::: Material provided

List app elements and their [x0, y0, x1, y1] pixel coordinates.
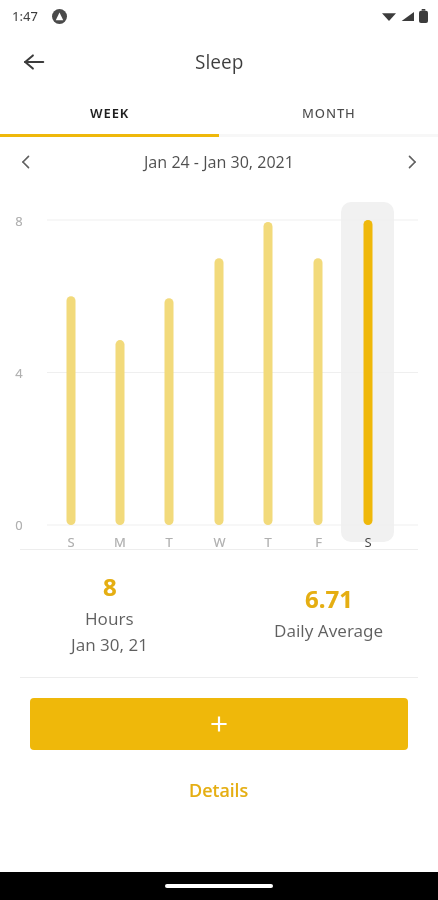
button[interactable]: WEEK [0, 92, 219, 134]
staticText: Sleep [195, 49, 244, 75]
staticText: 0 [15, 516, 23, 534]
staticText: MONTH [302, 104, 356, 122]
staticText: Daily Average [274, 619, 384, 642]
button[interactable]: Next week [392, 142, 432, 182]
staticText: Details [189, 778, 249, 803]
staticText: S [364, 533, 372, 551]
staticText: Hours [85, 607, 134, 630]
staticText: T [165, 533, 173, 551]
staticText: M [114, 533, 126, 551]
staticText: 8 [15, 212, 23, 230]
staticText: T [264, 533, 272, 551]
staticText: 4 [15, 364, 23, 382]
staticText: Jan 24 - Jan 30, 2021 [144, 151, 294, 173]
staticText: 6.71 [305, 582, 353, 615]
button[interactable]: Add sleep entry [30, 698, 408, 750]
button[interactable]: Back [12, 40, 56, 84]
staticText: W [213, 533, 226, 551]
staticText: S [67, 533, 75, 551]
button[interactable]: Details [30, 764, 408, 817]
staticText: F [315, 533, 322, 551]
staticText: 8 [103, 570, 117, 603]
button[interactable] [341, 202, 394, 542]
staticText: WEEK [90, 104, 130, 122]
staticText: Jan 30, 21 [71, 633, 148, 656]
button[interactable]: MONTH [219, 92, 438, 134]
button[interactable]: Previous week [6, 142, 46, 182]
staticText: 1:47 [12, 7, 38, 25]
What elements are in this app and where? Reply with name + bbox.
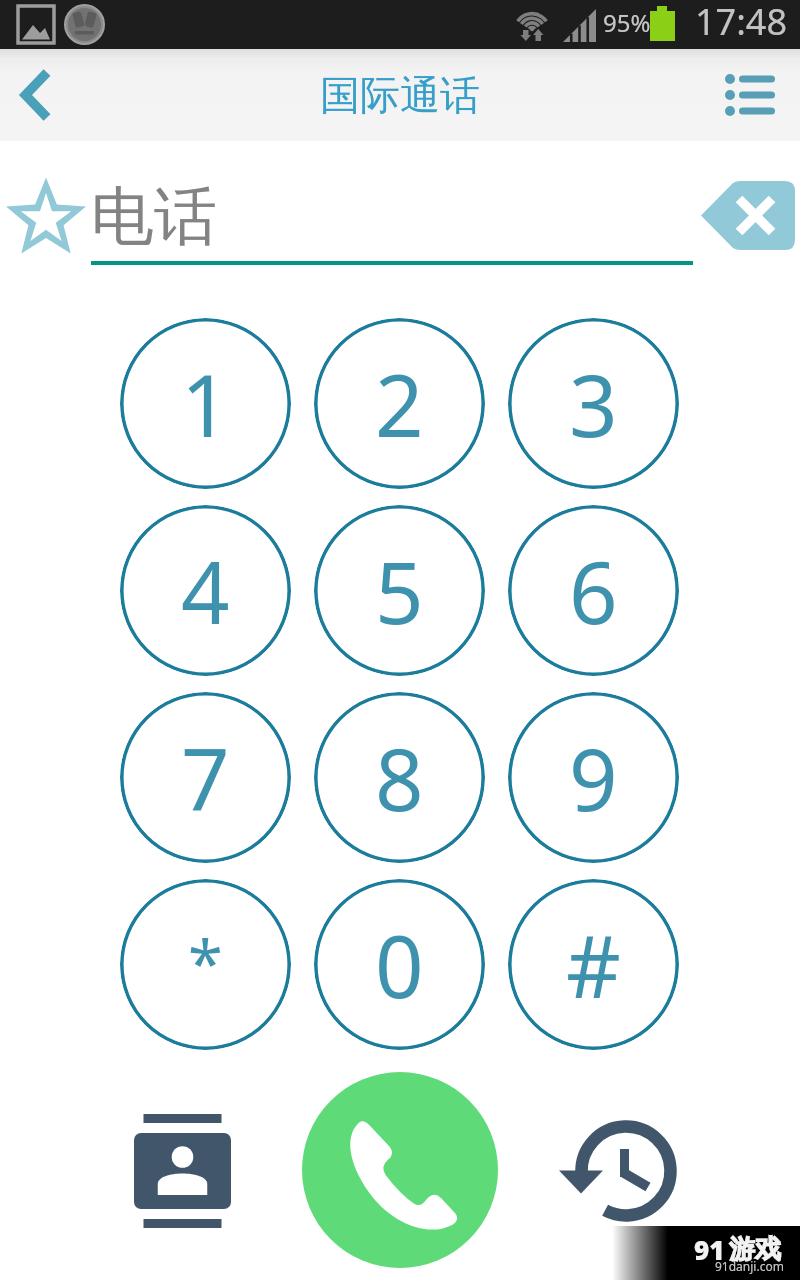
staticText: 91danji.com [715, 1258, 784, 1274]
staticText: # [566, 907, 621, 1023]
staticText: 8 [375, 720, 424, 836]
staticText: 17:48 [695, 0, 788, 46]
button[interactable]: 9 [508, 692, 679, 863]
staticText: * [188, 920, 223, 1006]
staticText: 7 [181, 720, 230, 836]
button[interactable]: 1 [120, 318, 291, 489]
button[interactable]: Menu [708, 49, 800, 141]
staticText: 4 [181, 533, 230, 649]
button[interactable]: Call history [566, 1111, 686, 1231]
button[interactable]: 7 [120, 692, 291, 863]
button[interactable]: 6 [508, 505, 679, 676]
button[interactable]: 3 [508, 318, 679, 489]
button[interactable]: Favorite [4, 176, 86, 256]
staticText: 5 [375, 533, 424, 649]
button[interactable]: 8 [314, 692, 485, 863]
staticText: 电话 [91, 177, 217, 256]
staticText: 3 [569, 346, 618, 462]
button[interactable]: Call [302, 1072, 498, 1268]
staticText: 国际通话 [320, 70, 480, 120]
button[interactable]: Back [0, 49, 92, 141]
button[interactable]: 5 [314, 505, 485, 676]
staticText: 91 [694, 1232, 725, 1267]
staticText: 0 [375, 907, 424, 1023]
staticText: 95% [603, 6, 651, 39]
button[interactable]: * [120, 879, 291, 1050]
button[interactable]: 0 [314, 879, 485, 1050]
button[interactable]: 2 [314, 318, 485, 489]
staticText: 6 [569, 533, 618, 649]
staticText: 1 [181, 346, 230, 462]
button[interactable]: Backspace [701, 181, 795, 250]
staticText: 2 [375, 346, 424, 462]
button[interactable]: Contacts [122, 1111, 242, 1231]
staticText: 游戏 [729, 1233, 781, 1266]
staticText: 9 [569, 720, 618, 836]
button[interactable]: 4 [120, 505, 291, 676]
button[interactable]: # [508, 879, 679, 1050]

::::::

▶ **Your assignment**: Lines holding "elements": copy each one from the records above.

▶ **Final answer**:
List app elements and their [x0, y0, x1, y1] pixel coordinates.
What elements are in this app and where? Reply with name + bbox.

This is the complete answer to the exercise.